En Estados Unidos, como un doceavo de la tierra es inusable para la agricultura debido al contenido alto de salen el suelo, o porque hay agua salada cerca de su superficie. Así que hay muchas regiones arenosas y saladas en las que podrían crecer diferentes tipos de halófitas. Los investigadores del proyecto dicen que el ritmo de crecimiento de estas plantas duplica o triplica el de las que crecen en tierra agrícola regular.

Las halófitas excluyen la mayor cantidad de sal en sus raíces por medio de membranas semipermeables. Algunas plantas absorben el agua salada, y secretan la sal mediante glándulas especiales en sus hojas. Otras absorben la sal y la depositan en sus hojas o tallos. Pero cuando el tercer tipo absorbe agua salada, obstruye su sistema digestivo.
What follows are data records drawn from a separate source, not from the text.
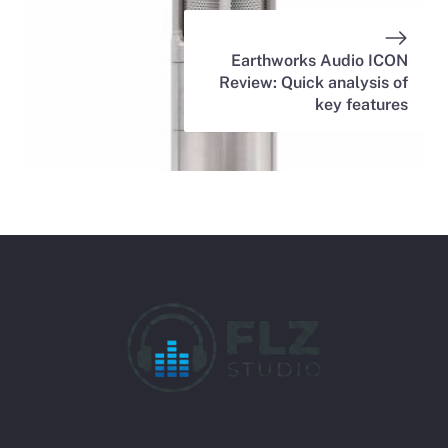
Earthworks Audio ICON
Review: Quick analysis of
key features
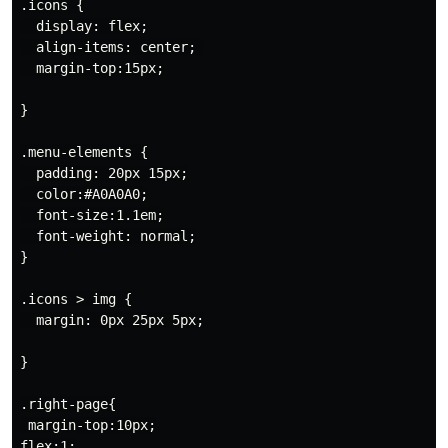
.icons {

  display: flex;

  align-items: center; 

  margin-top:15px;

}

.menu-elements {

  padding: 20px 15px;

  color:#A0A0A0;

  font-size:1.1em;

  font-weight: normal;

}

.icons > img {

  margin: 0px 25px 5px;

}

.right-page{

 margin-top:10px;

flex:1;
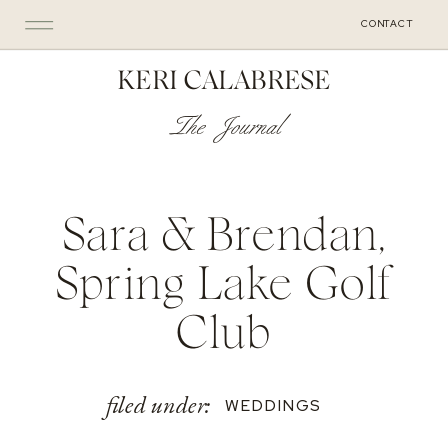
CONTACT
KERI CALABRESE
The Journal
Sara & Brendan,
Spring Lake Golf
Club
filed under:
WEDDINGS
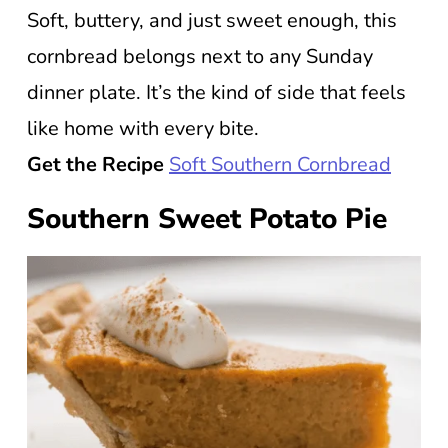
Soft, buttery, and just sweet enough, this
cornbread belongs next to any Sunday
dinner plate. It’s the kind of side that feels
like home with every bite.
Get the Recipe
Soft Southern Cornbread
Southern Sweet Potato Pie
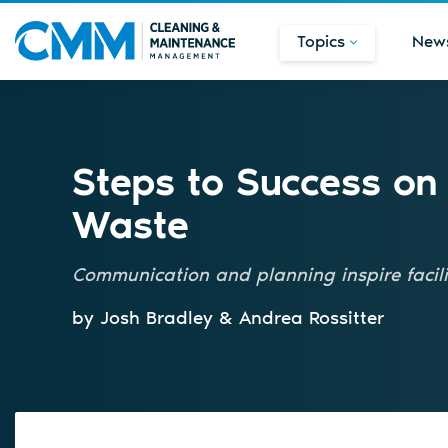
Topics
New
Steps to Success on
Waste
Communication and planning inspire facili
by Josh Bradley & Andrea Rossitter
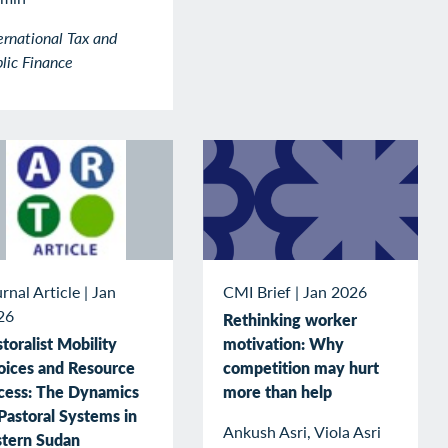
ernational Tax and
lic Finance
rnal Article
|
Jan
CMI Brief
|
Jan 2026
26
Rethinking worker
toralist Mobility
motivation: Why
oices and Resource
competition may hurt
cess: The Dynamics
more than help
Pastoral Systems in
Ankush Asri, Viola Asri
stern Sudan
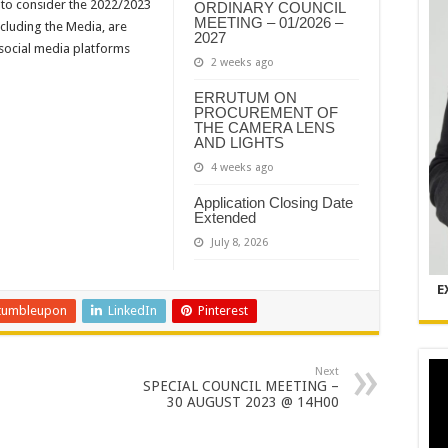
y to consider the 2022/2023
ORDINARY COUNCIL
MEETING – 01/2026 –
ncluding the Media, are
2027
 social media platforms
2 weeks ago
ERRUTUM ON
PROCUREMENT OF
THE CAMERA LENS
AND LIGHTS
4 weeks ago
Application Closing Date
Extended
July 8, 2026
E
tumbleupon
LinkedIn
Pinterest
Next
SPECIAL COUNCIL MEETING –
30 AUGUST 2023 @ 14H00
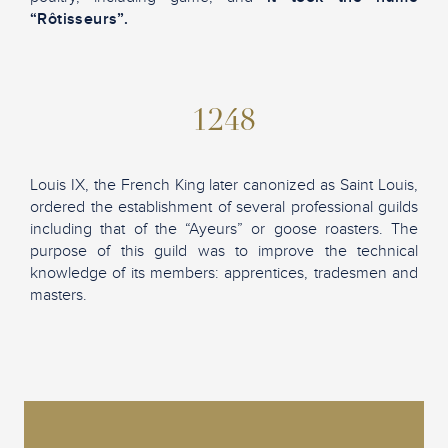
“Rôtisseurs”.
1248
Louis IX, the French King later canonized as Saint Louis,
ordered the establishment of several professional guilds
including that of the “Ayeurs” or goose roasters. The
purpose of this guild was to improve the technical
knowledge of its members: apprentices, tradesmen and
masters.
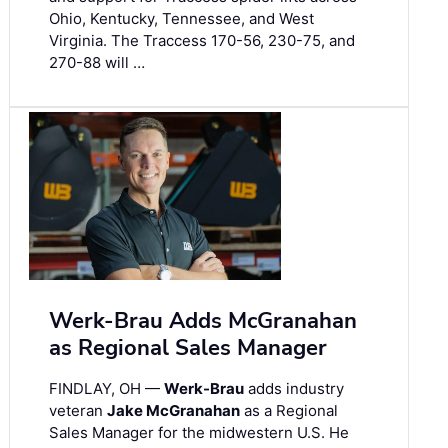
Ohio, Kentucky, Tennessee, and West
Virginia. The Traccess 170-56, 230-75, and
270-88 will …
Werk-Brau Adds McGranahan
as Regional Sales Manager
FINDLAY, OH —
Werk-Brau
adds industry
veteran
Jake McGranahan
as a Regional
Sales Manager for the midwestern U.S. He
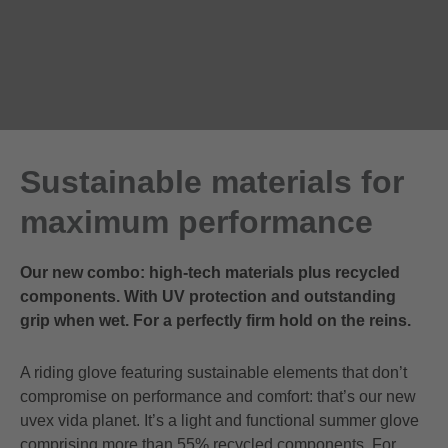
Sustainable materials for
maximum performance
Our new combo: high-tech materials plus recycled
components. With UV protection and outstanding
grip when wet. For a perfectly firm hold on the reins.
A riding glove featuring sustainable elements that don’t
compromise on performance and comfort: that’s our new
uvex vida planet. It’s a light and functional summer glove
comprising more than 55% recycled components. For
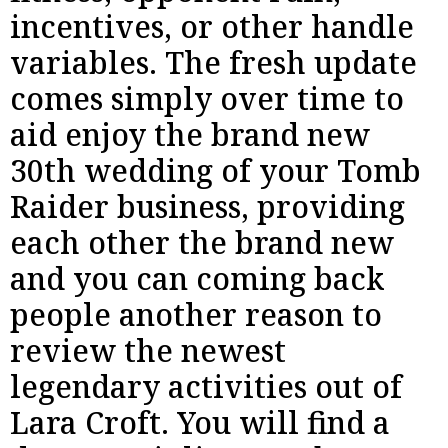
incentives, or other handle
variables. The fresh update
comes simply over time to
aid enjoy the brand new
30th wedding of your Tomb
Raider business, providing
each other the brand new
and you can coming back
people another reason to
review the newest
legendary activities out of
Lara Croft. You will find a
Las salicornias toleran la sal pero crecen mejor donde la sal es poca. La grama salada, que crece en los estuarios al norte del golfo de México, suelta semillas que parecen cacahuates, y no absorbe sal. El alambrillo atrapa sal en las células de sus hojas para que no escape. Lo bueno de las halófitas es que sus hojas son 14% proteína, el mismo porcentaje que la alfalfa.

Dios quiere que seamos la sal de la tierra para que sazonemos nuestro ambiente con el dulce sabor de su amor. Pide a Jesús hoy que te ayude a sazonar la vida de alguien con la riqueza de la tuya, mediante el poder del Espíritu Santo.